Llovía y el suelo estaba mojado y en bastantes zonas había charcos. Y he aquí que más o menos a mitad de camino no me acordé para nada del cable de la "llindaora" (para los de ciudad, pastor eléctrico), que tengo puesta por lo de los jabalíes, y tracatrás, tropecé y caí de cara, es decir, de cara, y sobre un charco. Inmenso leñazo. El móvil también salió volando y escucho a la chica preguntarme: "Señor, ¿está usted bien?". Recojo el móvil y le contesto, mientras me levantaba renqueante y lleno de barro: "Sí tranquila, estoy llegando a casa". "Pero ¿de verdad que está usted bien?, ¿quiere que mande a alguien?" insiste la buena chica.

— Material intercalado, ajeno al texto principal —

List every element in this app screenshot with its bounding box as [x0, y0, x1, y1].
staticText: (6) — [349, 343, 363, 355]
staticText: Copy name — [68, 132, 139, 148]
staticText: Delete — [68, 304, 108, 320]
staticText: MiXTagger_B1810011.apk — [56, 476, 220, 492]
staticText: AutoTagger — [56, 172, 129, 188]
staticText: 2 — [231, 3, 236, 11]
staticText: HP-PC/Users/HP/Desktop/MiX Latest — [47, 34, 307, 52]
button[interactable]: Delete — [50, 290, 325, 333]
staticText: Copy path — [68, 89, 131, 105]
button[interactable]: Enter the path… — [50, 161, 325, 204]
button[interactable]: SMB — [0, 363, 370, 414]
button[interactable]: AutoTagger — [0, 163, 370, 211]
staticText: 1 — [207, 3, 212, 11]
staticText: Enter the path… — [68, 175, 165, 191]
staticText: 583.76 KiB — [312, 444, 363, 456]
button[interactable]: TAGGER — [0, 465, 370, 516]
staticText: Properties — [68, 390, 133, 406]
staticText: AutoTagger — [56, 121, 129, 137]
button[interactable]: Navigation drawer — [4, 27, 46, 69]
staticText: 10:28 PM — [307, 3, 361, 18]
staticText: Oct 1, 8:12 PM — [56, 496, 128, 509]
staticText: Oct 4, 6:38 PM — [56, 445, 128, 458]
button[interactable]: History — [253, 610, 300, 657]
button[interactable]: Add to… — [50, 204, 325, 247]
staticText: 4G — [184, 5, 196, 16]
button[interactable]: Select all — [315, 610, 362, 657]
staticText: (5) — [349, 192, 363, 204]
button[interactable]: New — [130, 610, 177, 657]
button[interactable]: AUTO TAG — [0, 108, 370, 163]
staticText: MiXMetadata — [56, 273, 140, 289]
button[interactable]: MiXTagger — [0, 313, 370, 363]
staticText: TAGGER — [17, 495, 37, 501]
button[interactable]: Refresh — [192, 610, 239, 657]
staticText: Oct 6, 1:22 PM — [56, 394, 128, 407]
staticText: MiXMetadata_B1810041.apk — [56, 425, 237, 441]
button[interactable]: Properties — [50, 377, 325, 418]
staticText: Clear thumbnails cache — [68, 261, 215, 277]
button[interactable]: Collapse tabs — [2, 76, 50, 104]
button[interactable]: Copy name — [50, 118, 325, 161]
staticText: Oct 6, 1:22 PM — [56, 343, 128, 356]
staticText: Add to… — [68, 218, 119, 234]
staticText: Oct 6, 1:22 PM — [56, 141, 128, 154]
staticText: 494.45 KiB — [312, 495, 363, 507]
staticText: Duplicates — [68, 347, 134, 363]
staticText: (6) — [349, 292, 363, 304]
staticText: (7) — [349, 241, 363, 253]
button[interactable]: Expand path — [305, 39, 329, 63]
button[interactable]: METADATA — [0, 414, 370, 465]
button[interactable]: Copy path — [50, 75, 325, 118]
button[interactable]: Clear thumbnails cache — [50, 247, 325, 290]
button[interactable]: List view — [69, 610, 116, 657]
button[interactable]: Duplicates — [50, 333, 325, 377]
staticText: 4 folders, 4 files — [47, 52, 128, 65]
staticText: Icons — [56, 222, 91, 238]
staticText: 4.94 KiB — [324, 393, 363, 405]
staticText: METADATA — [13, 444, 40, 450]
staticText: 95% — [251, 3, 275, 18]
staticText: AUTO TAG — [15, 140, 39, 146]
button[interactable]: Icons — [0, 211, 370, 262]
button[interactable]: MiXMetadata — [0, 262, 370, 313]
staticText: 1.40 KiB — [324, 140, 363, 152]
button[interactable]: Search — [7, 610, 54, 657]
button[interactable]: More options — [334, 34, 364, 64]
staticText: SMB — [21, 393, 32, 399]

Y yo medio cojeando y resoplando por la carrera, llego por fin a casa; entro, y menos mal que no era nada: por lo que fuera se había abierto un poco la ventana del salón, y nada más. Se lo digo a la chica, le doy las gracias y deseo a la pobre una buena noche. Ella se despide diciéndome que para cualquier cosa la llame a ese número.

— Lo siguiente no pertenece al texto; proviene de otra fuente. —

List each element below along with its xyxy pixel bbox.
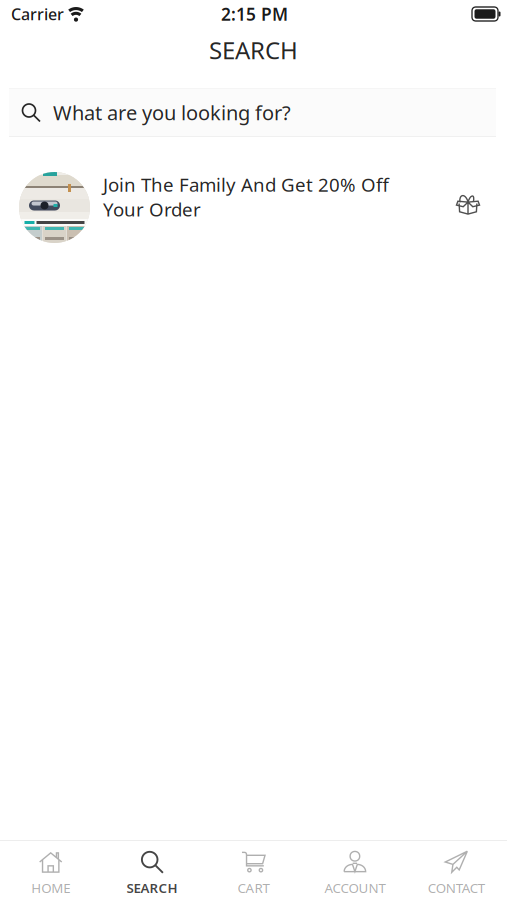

Miro el reloj: faltan solo dos minutos y medio para las doce y todavía tengo que volver a casa de mi madre, buff; a correr otra vez; y poco antes de llegar al cable ahora si me acuerdo de él y pego un frenazo, y claro, patiné, y esta vez caí de culo, es decir, de culo, en el mismo barrizal; y además con cabezada salpicona en el suelo. La de coyer. Intento levantarme sobre un costado, y zas, otro patinaje y de vuelta al charco, esta vez de lado. Me levanto como puedo y compruebo que estoy completo, pero sin gafas. Pues no hay tampoco tiempo para buscarlas ahora, me dije; y como pude, y sin poder estirarme del todo por las costaladas, faltando poco menos de un minuto para las doce llegué a casa de mi madre.

Imaginaos la escena: hacía cinco minutos que había salido de allí sin decir nada y hecho un tío, y ahora aparezco lleno de barro hasta por la cabeza, sin poder ponerme recto y sin gafas. Un cromo de situación. Una de mis hijas me pregunta qué me ha pasado; otra me dice que si me ha sentado bien la cena; la tercera simplemente se parte de risa; y mi mujer me sugiere que deje de dar la nota, que ya está bien. Mi madre calla y me acerca un platín con las uvas. Quince segundos para las doce. Estirándome como puedo, les digo: "El año que viene ya os cuento".

Pues contado ha quedado. Y como siempre digo, que este año que entra nos deje en paz. Y nada más.